* TASK TO CARRY OUT *
For the data below, please report each line where the word "because" is found.

* RECORDS TO USE *

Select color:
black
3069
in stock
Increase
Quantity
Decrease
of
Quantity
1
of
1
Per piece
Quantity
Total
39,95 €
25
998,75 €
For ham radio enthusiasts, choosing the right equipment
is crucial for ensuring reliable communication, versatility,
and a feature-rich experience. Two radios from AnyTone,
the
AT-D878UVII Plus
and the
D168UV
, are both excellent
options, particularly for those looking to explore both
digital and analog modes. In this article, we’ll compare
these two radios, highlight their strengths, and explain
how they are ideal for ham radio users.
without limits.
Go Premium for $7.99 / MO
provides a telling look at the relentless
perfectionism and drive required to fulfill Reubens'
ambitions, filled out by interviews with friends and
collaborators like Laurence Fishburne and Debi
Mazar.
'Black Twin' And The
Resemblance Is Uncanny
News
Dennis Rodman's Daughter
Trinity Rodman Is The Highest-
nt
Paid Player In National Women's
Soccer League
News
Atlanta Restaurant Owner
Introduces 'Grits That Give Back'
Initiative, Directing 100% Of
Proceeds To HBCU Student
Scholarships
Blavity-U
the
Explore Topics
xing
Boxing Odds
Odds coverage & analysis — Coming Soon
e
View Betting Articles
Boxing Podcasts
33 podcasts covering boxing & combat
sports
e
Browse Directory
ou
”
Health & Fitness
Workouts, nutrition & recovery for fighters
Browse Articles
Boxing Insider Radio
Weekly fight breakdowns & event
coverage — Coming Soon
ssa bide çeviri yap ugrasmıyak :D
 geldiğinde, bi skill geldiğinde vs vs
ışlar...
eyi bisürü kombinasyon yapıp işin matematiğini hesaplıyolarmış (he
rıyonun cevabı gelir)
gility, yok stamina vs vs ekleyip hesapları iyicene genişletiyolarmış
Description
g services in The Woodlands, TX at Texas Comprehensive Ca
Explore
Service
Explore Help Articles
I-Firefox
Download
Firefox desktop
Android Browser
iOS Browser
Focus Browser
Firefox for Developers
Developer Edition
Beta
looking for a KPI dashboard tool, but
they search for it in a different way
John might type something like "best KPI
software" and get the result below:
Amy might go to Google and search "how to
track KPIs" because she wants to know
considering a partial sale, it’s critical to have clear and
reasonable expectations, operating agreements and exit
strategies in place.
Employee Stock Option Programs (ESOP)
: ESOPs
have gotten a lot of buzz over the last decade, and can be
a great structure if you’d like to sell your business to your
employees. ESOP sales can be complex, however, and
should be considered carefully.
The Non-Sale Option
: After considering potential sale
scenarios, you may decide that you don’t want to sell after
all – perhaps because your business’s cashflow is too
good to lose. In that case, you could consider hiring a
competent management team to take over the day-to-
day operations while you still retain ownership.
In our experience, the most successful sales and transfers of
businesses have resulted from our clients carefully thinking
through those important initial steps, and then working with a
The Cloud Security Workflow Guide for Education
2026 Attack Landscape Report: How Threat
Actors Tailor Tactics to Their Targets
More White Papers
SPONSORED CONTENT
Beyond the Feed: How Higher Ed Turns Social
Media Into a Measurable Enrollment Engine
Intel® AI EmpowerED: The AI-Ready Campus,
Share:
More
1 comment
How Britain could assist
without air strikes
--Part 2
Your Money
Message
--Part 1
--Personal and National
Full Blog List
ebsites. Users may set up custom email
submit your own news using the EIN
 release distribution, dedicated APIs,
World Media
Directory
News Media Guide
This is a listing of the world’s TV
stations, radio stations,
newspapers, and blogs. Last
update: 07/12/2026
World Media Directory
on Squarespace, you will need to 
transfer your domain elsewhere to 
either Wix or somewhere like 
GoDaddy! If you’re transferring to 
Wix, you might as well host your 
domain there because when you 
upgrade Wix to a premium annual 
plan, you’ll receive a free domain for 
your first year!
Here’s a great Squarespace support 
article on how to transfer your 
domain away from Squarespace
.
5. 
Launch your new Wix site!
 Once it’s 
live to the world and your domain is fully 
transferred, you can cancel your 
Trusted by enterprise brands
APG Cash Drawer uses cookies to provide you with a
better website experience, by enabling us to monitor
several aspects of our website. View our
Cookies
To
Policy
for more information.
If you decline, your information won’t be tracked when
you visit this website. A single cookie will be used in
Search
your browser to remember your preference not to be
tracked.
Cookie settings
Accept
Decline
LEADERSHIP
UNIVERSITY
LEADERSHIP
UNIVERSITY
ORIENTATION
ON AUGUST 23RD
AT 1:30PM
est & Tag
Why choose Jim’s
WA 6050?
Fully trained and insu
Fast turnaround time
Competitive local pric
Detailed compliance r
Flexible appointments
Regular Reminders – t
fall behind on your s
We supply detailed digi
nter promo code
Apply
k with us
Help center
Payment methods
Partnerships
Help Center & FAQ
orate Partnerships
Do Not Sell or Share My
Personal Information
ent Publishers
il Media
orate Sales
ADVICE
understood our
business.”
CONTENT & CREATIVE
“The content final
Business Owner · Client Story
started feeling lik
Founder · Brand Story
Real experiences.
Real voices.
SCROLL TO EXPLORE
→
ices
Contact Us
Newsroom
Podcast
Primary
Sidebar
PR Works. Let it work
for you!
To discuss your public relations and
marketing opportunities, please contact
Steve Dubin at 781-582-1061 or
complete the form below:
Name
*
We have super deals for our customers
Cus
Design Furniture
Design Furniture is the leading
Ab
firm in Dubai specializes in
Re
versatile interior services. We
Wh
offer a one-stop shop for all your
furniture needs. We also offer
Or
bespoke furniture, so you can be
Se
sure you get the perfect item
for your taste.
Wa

* WRITTEN SOLUTION *
track KPIs" because she wants to know
all – perhaps because your business’s cashflow is too
domain there because when you 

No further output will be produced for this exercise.